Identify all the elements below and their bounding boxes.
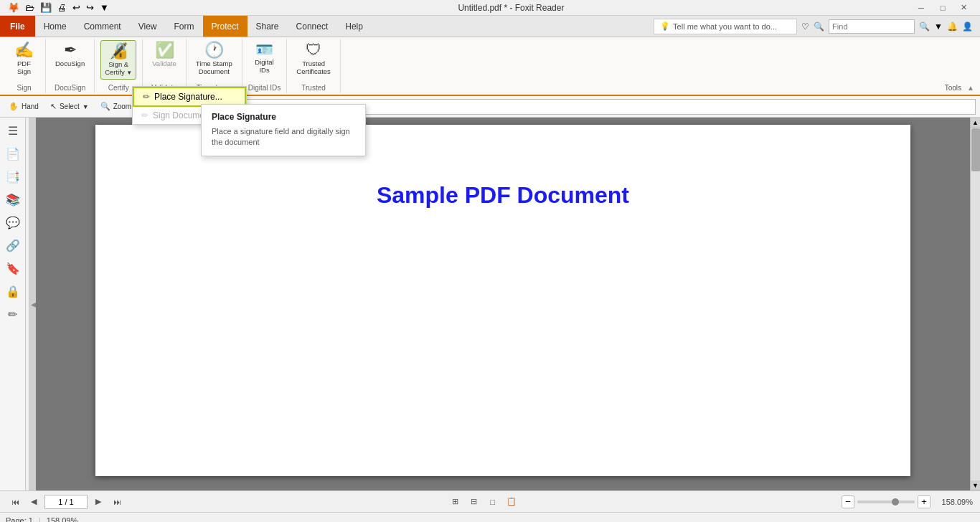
ribbon-group-trusted-certs: 🛡 TrustedCertificates Trusted: [287, 39, 341, 93]
trusted-certs-button[interactable]: 🛡 TrustedCertificates: [293, 40, 334, 78]
zoom-minus-button[interactable]: −: [842, 495, 854, 508]
search-icon[interactable]: 🔍: [919, 22, 930, 32]
fit-page-button[interactable]: ⊞: [448, 494, 463, 510]
trusted-certs-group-label: Trusted: [301, 82, 326, 92]
timestamp-label: Time StampDocument: [196, 60, 232, 76]
page-number-input[interactable]: [44, 495, 88, 509]
sidebar-nav-icon[interactable]: ☰: [3, 120, 23, 141]
bottom-nav: ⏮ ◀ ▶ ⏭ ⊞ ⊟ □ 📋 − + 158.09%: [0, 490, 980, 512]
close-button[interactable]: ✕: [954, 1, 974, 14]
ribbon-group-timestamp: 🕐 Time StampDocument Timestamp: [187, 39, 242, 93]
form-menu[interactable]: Form: [166, 16, 203, 37]
scroll-up-arrow[interactable]: ▲: [971, 118, 981, 128]
sidebar-page-thumb-icon[interactable]: 📄: [3, 143, 23, 163]
connect-menu[interactable]: Connect: [288, 16, 337, 37]
share-menu[interactable]: Share: [248, 16, 288, 37]
help-menu[interactable]: Help: [336, 16, 372, 37]
main-layout: ☰ 📄 📑 📚 💬 🔗 🔖 🔒 ✏ ◀ Sample PDF Document …: [0, 118, 980, 490]
next-page-button[interactable]: ▶: [90, 494, 106, 510]
redo-icon[interactable]: ↪: [84, 1, 96, 14]
sidebar-layers-icon[interactable]: 📚: [3, 189, 23, 209]
search-input[interactable]: [829, 19, 915, 34]
search-area: 💡 Tell me what you want to do... ♡ 🔍 🔍 ▼…: [654, 16, 980, 37]
view-menu[interactable]: View: [130, 16, 166, 37]
sidebar-attachments-icon[interactable]: 🔗: [3, 235, 23, 255]
zoom-icon: 🔍: [100, 102, 110, 111]
hand-icon: ✋: [9, 102, 19, 111]
digital-ids-button[interactable]: 🪪 DigitalIDs: [250, 40, 279, 77]
sign-certify-button[interactable]: 🔏 Sign &Certify ▼: [100, 40, 136, 80]
place-signature-icon: ✏: [143, 92, 150, 102]
title-bar: 🦊 🗁 💾 🖨 ↩ ↪ ▼ Untitled.pdf * - Foxit Rea…: [0, 0, 980, 16]
sign-document-icon: ✏: [141, 110, 149, 120]
sidebar-security-icon[interactable]: 🔒: [3, 281, 23, 301]
zoom-plus-button[interactable]: +: [918, 495, 930, 508]
docusign-group-label: DocuSign: [55, 82, 85, 92]
timestamp-button[interactable]: 🕐 Time StampDocument: [192, 40, 236, 78]
select-tool-button[interactable]: ↖ Select ▼: [46, 100, 93, 113]
new-icon[interactable]: 🗁: [23, 1, 37, 14]
favorites-icon[interactable]: ♡: [801, 22, 809, 32]
scroll-thumb[interactable]: [971, 128, 980, 171]
sidebar-comments-icon[interactable]: 💬: [3, 212, 23, 232]
ribbon-collapse-arrow[interactable]: ▲: [967, 84, 974, 92]
validate-button[interactable]: ✅ Validate: [149, 40, 180, 70]
home-menu[interactable]: Home: [35, 16, 75, 37]
protect-menu[interactable]: Protect: [203, 16, 248, 37]
document-page: Sample PDF Document: [95, 125, 910, 476]
print-icon[interactable]: 🖨: [55, 1, 69, 14]
maximize-button[interactable]: □: [933, 1, 953, 14]
zoom-slider-thumb[interactable]: [892, 498, 899, 506]
pdf-sign-button[interactable]: ✍ PDFSign: [10, 40, 39, 78]
docusign-button[interactable]: ✒ DocuSign: [52, 40, 88, 70]
sidebar-bookmarks-icon[interactable]: 📑: [3, 166, 23, 186]
zoom-slider[interactable]: [857, 500, 915, 503]
zoom-level-text: 158.09%: [933, 498, 973, 506]
sign-certify-icon: 🔏: [109, 43, 128, 59]
tooltip-title: Place Signature: [212, 112, 355, 122]
hand-tool-button[interactable]: ✋ Hand: [4, 100, 43, 113]
select-dropdown-icon[interactable]: ▼: [83, 103, 89, 110]
digital-ids-icon: 🪪: [255, 42, 273, 57]
digital-ids-label: DigitalIDs: [255, 58, 273, 75]
status-bar: Page: 1 | 158.09%: [0, 512, 980, 522]
scroll-down-arrow[interactable]: ▼: [971, 480, 981, 490]
fit-width-button[interactable]: ⊟: [466, 494, 482, 510]
prev-page-button[interactable]: ◀: [26, 494, 42, 510]
customize-icon[interactable]: ▼: [98, 1, 111, 14]
bottom-nav-left: ⏮ ◀ ▶ ⏭: [7, 494, 125, 510]
vertical-scrollbar[interactable]: ▲ ▼: [970, 118, 980, 490]
comment-menu[interactable]: Comment: [75, 16, 130, 37]
place-signature-label: Place Signature...: [154, 92, 222, 102]
bottom-nav-center: ⊞ ⊟ □ 📋: [448, 494, 519, 510]
cursor-icon: ↖: [50, 102, 57, 111]
tooltip-description: Place a signature field and digitally si…: [212, 126, 355, 148]
undo-icon[interactable]: ↩: [70, 1, 83, 14]
app-icon: 🦊: [6, 1, 22, 14]
account-icon[interactable]: 👤: [962, 22, 973, 32]
first-page-button[interactable]: ⏮: [7, 494, 23, 510]
ribbon-group-validate: ✅ Validate Validate: [143, 39, 187, 93]
notification-icon[interactable]: 🔔: [947, 22, 958, 32]
sidebar-sign-icon[interactable]: ✏: [3, 304, 23, 324]
file-menu[interactable]: File: [0, 16, 35, 37]
status-page-info: Page: 1: [6, 516, 33, 523]
pdf-sign-group-label: Sign: [17, 82, 31, 92]
ribbon-group-digital-ids: 🪪 DigitalIDs Digital IDs: [242, 39, 288, 93]
hand-label: Hand: [22, 103, 39, 110]
quick-access-toolbar[interactable]: 🦊 🗁 💾 🖨 ↩ ↪ ▼: [6, 1, 111, 14]
last-page-button[interactable]: ⏭: [109, 494, 125, 510]
docusign-label: DocuSign: [55, 60, 85, 67]
save-icon[interactable]: 💾: [38, 1, 54, 14]
trusted-certs-icon: 🛡: [306, 42, 321, 58]
search-open-icon[interactable]: 🔍: [814, 22, 824, 32]
actual-size-button[interactable]: □: [485, 494, 501, 510]
save-view-button[interactable]: 📋: [504, 494, 519, 510]
minimize-button[interactable]: ─: [911, 1, 931, 14]
window-controls[interactable]: ─ □ ✕: [911, 1, 974, 14]
sidebar-fields-icon[interactable]: 🔖: [3, 258, 23, 278]
search-options-icon[interactable]: ▼: [934, 22, 943, 32]
sign-certify-label: Sign &Certify ▼: [105, 60, 132, 77]
status-zoom: 158.09%: [47, 516, 77, 523]
tell-me-box[interactable]: 💡 Tell me what you want to do...: [654, 19, 797, 34]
┄┄┄┄┄┄┄┄┄┄┄┄┄┄┄┄┄┄┄┄
**What the task asks**:
Read the entries above, then pull out the lines that include "Tell".

**Output below**:
search-area: 💡 Tell me what you want to do... ♡ 🔍 🔍 ▼…: [654, 16, 980, 37]
tell-me-box[interactable]: 💡 Tell me what you want to do...: [654, 19, 797, 34]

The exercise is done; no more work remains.